Stored data:
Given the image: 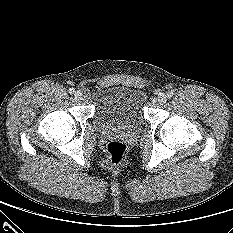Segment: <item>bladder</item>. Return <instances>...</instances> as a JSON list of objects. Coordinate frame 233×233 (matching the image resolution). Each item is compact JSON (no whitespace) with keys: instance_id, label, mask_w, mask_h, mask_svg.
I'll return each mask as SVG.
<instances>
[{"instance_id":"bladder-1","label":"bladder","mask_w":233,"mask_h":233,"mask_svg":"<svg viewBox=\"0 0 233 233\" xmlns=\"http://www.w3.org/2000/svg\"><path fill=\"white\" fill-rule=\"evenodd\" d=\"M145 100V92L133 86L98 87L93 93L94 122L106 128H139L145 120Z\"/></svg>"}]
</instances>
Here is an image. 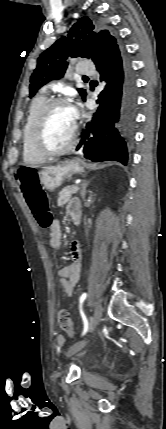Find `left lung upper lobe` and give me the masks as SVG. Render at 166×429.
I'll return each instance as SVG.
<instances>
[{
	"label": "left lung upper lobe",
	"instance_id": "left-lung-upper-lobe-1",
	"mask_svg": "<svg viewBox=\"0 0 166 429\" xmlns=\"http://www.w3.org/2000/svg\"><path fill=\"white\" fill-rule=\"evenodd\" d=\"M117 38L106 29H99L87 17L73 24L68 34L57 40L45 50L37 60V67L31 75L29 92L33 97L40 87L52 79L61 78L71 58L82 57L94 59L99 42L109 44ZM85 99L86 90L78 89Z\"/></svg>",
	"mask_w": 166,
	"mask_h": 429
}]
</instances>
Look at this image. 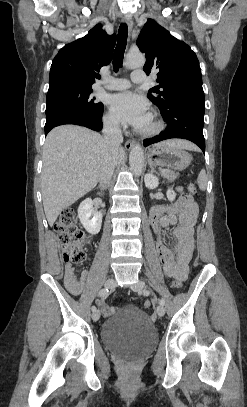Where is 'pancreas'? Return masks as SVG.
I'll return each mask as SVG.
<instances>
[{"instance_id": "cf45deb5", "label": "pancreas", "mask_w": 247, "mask_h": 407, "mask_svg": "<svg viewBox=\"0 0 247 407\" xmlns=\"http://www.w3.org/2000/svg\"><path fill=\"white\" fill-rule=\"evenodd\" d=\"M161 176L168 182H174V180L179 177V173L172 170H164L161 172Z\"/></svg>"}]
</instances>
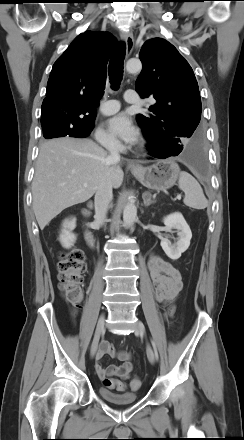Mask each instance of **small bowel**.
<instances>
[{
	"instance_id": "small-bowel-1",
	"label": "small bowel",
	"mask_w": 244,
	"mask_h": 440,
	"mask_svg": "<svg viewBox=\"0 0 244 440\" xmlns=\"http://www.w3.org/2000/svg\"><path fill=\"white\" fill-rule=\"evenodd\" d=\"M149 271L156 299L164 307V317H171L175 308L173 302L183 286L181 274L171 263L155 254L150 256ZM105 355L117 358L123 363L121 365L112 364L105 367L102 364V358ZM95 369L101 380L107 376L128 379L133 370L131 353L123 350L117 351L109 342L102 341L96 355Z\"/></svg>"
}]
</instances>
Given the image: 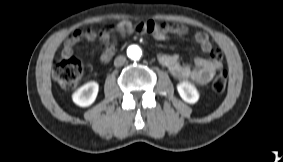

▶ [Directions for this task] What the answer needs is every line from the one with "Mask each instance of **small bowel**." through the last line of the data, reproduced word for word and with pictures omitted.

▶ [Answer to the exercise]
Mask each instance of **small bowel**.
<instances>
[{
	"instance_id": "small-bowel-1",
	"label": "small bowel",
	"mask_w": 244,
	"mask_h": 440,
	"mask_svg": "<svg viewBox=\"0 0 244 440\" xmlns=\"http://www.w3.org/2000/svg\"><path fill=\"white\" fill-rule=\"evenodd\" d=\"M149 271L156 299L164 307V317H171L175 308L173 302L183 286L181 274L171 263L155 254L150 256ZM105 355L117 358L123 363L121 365L112 364L105 367L102 364V358ZM95 369L101 380L107 376L128 379L133 370L131 353L123 350L117 351L109 342L102 341L96 355Z\"/></svg>"
}]
</instances>
Given the image: 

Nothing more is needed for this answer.